Specifically, how does using a min heap affect the work done as input size changes?

Scenario Under Consideration

Analyze the time complexity of the following code snippet.


func kthSmallest(nums []int, k int) int {
    h := &MinHeap{}
    heap.Init(h)
    for _, num := range nums {
        heap.Push(h, num)
    }
    var result int
    for i := 0; i < k; i++ {
        result = heap.Pop(h).(int)
    }
    return result
}
    

This code builds a min heap from the input list, then removes the smallest element k times to find the kth smallest.

Identify Repeating Operations

Identify the loops, recursion, array traversals that repeat.

  • Primary operation: Inserting all elements into the min heap and popping k times.
  • How many times: Insert happens n times (once per element), pop happens k times.
How Execution Grows With Input

As the list size n grows, building the heap takes more time, and popping k times adds extra work.

Input Size (n)Approx. Operations
10About 10 insertions + k pops, each costing log n steps
100About 100 insertions + k pops, each costing log 100 steps
1000About 1000 insertions + k pops, each costing log 1000 steps

Pattern observation: The time grows roughly proportional to n times log n, plus k times log n, which is mostly dominated by n log n when k is smaller than n.

Final Time Complexity

Time Complexity: O(n log n + k log n)

This means the time needed grows a bit faster than the size of the list because each insertion and removal takes extra steps related to the heap size.

Common Mistake

[X] Wrong: "Building the heap is just O(n) so total time is O(n + k)."

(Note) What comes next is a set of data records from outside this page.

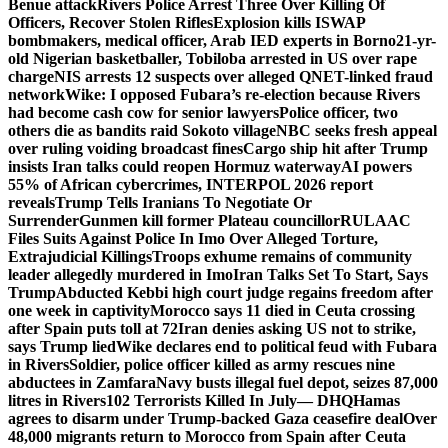
Benue attack
Rivers Police Arrest Three Over Killing Of
Officers, Recover Stolen Rifles
Explosion kills ISWAP
bombmakers, medical officer, Arab IED experts in Borno
21-yr-
old Nigerian basketballer, Tobiloba arrested in US over rape
charge
NIS arrests 12 suspects over alleged QNET-linked fraud
network
Wike: I opposed Fubara’s re-election because Rivers
had become cash cow for senior lawyers
Police officer, two
others die as bandits raid Sokoto village
NBC seeks fresh appeal
over ruling voiding broadcast fines
Cargo ship hit after Trump
insists Iran talks could reopen Hormuz waterway
AI powers
55% of African cybercrimes, INTERPOL 2026 report
reveals
Trump Tells Iranians To Negotiate Or
Surrender
Gunmen kill former Plateau councillor
RULAAC
Files Suits Against Police In Imo Over Alleged Torture,
Extrajudicial Killings
Troops exhume remains of community
leader allegedly murdered in Imo
Iran Talks Set To Start, Says
Trump
Abducted Kebbi high court judge regains freedom after
one week in captivity
Morocco says 11 died in Ceuta crossing
after Spain puts toll at 72
Iran denies asking US not to strike,
says Trump lied
Wike declares end to political feud with Fubara
in Rivers
Soldier, police officer killed as army rescues nine
abductees in Zamfara
Navy busts illegal fuel depot, seizes 87,000
litres in Rivers
102 Terrorists Killed In July— DHQ
Hamas
agrees to disarm under Trump-backed Gaza ceasefire deal
Over
48,000 migrants return to Morocco from Spain after Ceuta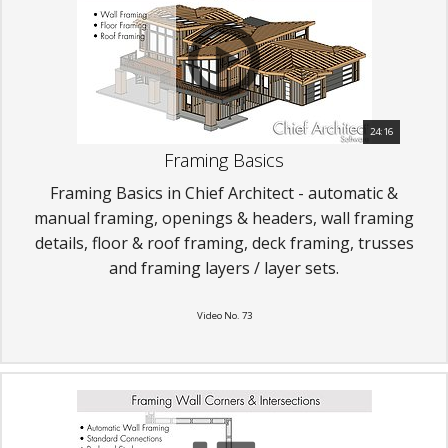
24:16
Framing Basics
Framing Basics in Chief Architect - automatic &
manual framing, openings & headers, wall framing
details, floor & roof framing, deck framing, trusses
and framing layers / layer sets.
Video No. 73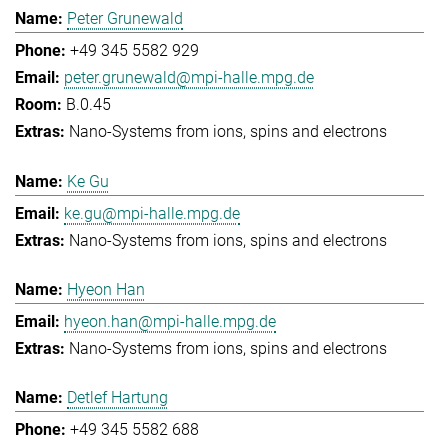
Peter Grunewald
+49 345 5582 929
peter.grunewald@mpi-halle.mpg.de
B.0.45
Nano-Systems from ions, spins and electrons
Ke Gu
ke.gu@mpi-halle.mpg.de
Nano-Systems from ions, spins and electrons
Hyeon Han
hyeon.han@mpi-halle.mpg.de
Nano-Systems from ions, spins and electrons
Detlef Hartung
+49 345 5582 688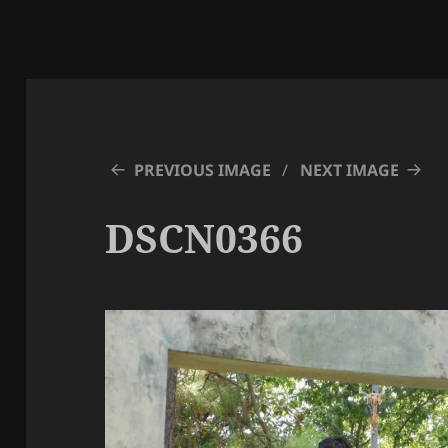
PREVIOUS IMAGE
NEXT IMAGE
DSCN0366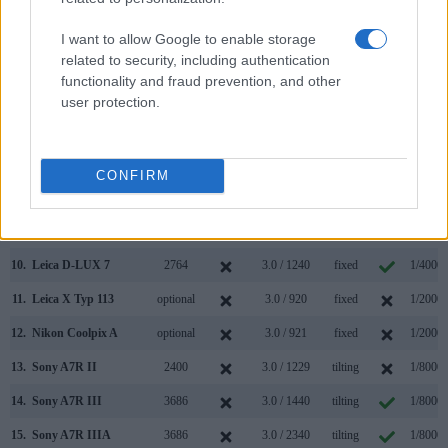
3.
Fujifilm X-T1
2360
3.0 / 1040
tilting
1/4000s
I want to allow Google to enable storage
related to security, including authentication
4.
Fujifilm X-T10
2360
3.0 / 920
tilting
1/4000s
functionality and fraud prevention, and other
5.
Fujifilm X30
2360
3.0 / 920
tilting
1/4000s
user protection.
6.
Fujifilm X100
1440
2.8 / 460
fixed
1/4000s
7.
Fujifilm X100S
2360
2.8 / 460
fixed
1/4000s
CONFIRM
8.
Fujifilm X100F
2360
3.0 / 1040
fixed
1/4000s
9.
Leica D-LUX Typ 109
2764
3.0 / 921
fixed
1/4000s
10.
Leica D-LUX 7
2764
3.0 / 1240
fixed
1/4000s
11.
Leica X Typ 113
optional
3.0 / 920
fixed
1/2000s
12.
Nikon Coolpix A
optional
3.0 / 921
fixed
1/2000s
13.
Sony A7R II
2400
3.0 / 1229
tilting
1/8000s
14.
Sony A7R III
3686
3.0 / 1440
tilting
1/8000s
15.
Sony A7R IIIA
3686
3.0 / 2340
tilting
1/8000s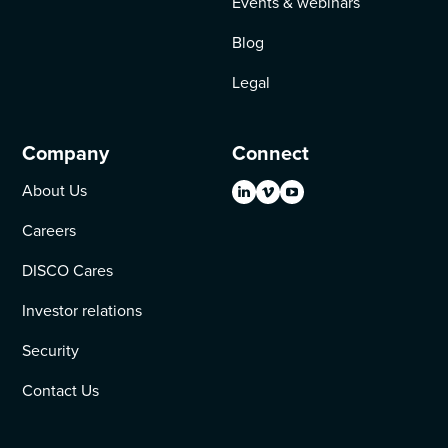
Events & webinars
Blog
Legal
Company
Connect
About Us
Careers
DISCO Cares
Investor relations
Security
Contact Us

[OK] Correct: While heap construction can be O(n), each pop operation costs O(log n), and pushing all elements individually costs O(n log n), so total time is dominated by these log n steps.

Interview Connect

Understanding how heaps work and their time costs helps you explain efficient ways to find order statistics like the kth smallest element, a common real-world problem.

Self-Check

What if we used a max heap of size k instead of a min heap of size n? How would the time complexity change?